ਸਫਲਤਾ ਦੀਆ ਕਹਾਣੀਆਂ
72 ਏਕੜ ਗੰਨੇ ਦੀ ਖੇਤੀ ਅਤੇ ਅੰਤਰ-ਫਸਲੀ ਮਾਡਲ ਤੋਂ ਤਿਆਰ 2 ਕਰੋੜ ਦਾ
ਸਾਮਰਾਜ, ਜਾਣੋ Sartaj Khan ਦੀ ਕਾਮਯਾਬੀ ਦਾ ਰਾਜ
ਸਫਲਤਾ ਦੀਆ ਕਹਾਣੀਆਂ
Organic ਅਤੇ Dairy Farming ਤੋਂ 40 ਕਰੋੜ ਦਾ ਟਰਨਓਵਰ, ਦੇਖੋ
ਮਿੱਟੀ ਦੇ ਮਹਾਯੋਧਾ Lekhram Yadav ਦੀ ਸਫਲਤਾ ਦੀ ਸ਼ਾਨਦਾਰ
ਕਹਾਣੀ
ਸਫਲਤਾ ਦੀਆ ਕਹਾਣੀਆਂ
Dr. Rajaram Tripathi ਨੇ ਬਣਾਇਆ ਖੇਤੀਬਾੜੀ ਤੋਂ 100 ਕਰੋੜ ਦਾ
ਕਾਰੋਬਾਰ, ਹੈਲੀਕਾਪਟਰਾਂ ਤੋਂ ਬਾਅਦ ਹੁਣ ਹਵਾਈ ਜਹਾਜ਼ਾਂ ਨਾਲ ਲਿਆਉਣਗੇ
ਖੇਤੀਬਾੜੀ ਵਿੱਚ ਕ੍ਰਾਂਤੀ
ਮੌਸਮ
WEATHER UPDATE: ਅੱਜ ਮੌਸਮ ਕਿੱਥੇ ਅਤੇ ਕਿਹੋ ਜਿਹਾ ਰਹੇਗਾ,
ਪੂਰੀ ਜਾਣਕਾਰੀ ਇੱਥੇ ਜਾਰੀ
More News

» **Problem description**
Output exactly the lines above, from the one holding "Dr. Rajaram Tripathi" through the end of the data, including the first and last.

» **Your solution**
Dr. Rajaram Tripathi ਨੇ ਬਣਾਇਆ ਖੇਤੀਬਾੜੀ ਤੋਂ 100 ਕਰੋੜ ਦਾ
ਕਾਰੋਬਾਰ, ਹੈਲੀਕਾਪਟਰਾਂ ਤੋਂ ਬਾਅਦ ਹੁਣ ਹਵਾਈ ਜਹਾਜ਼ਾਂ ਨਾਲ ਲਿਆਉਣਗੇ
ਖੇਤੀਬਾੜੀ ਵਿੱਚ ਕ੍ਰਾਂਤੀ
ਮੌਸਮ
WEATHER UPDATE: ਅੱਜ ਮੌਸਮ ਕਿੱਥੇ ਅਤੇ ਕਿਹੋ ਜਿਹਾ ਰਹੇਗਾ,
ਪੂਰੀ ਜਾਣਕਾਰੀ ਇੱਥੇ ਜਾਰੀ
More News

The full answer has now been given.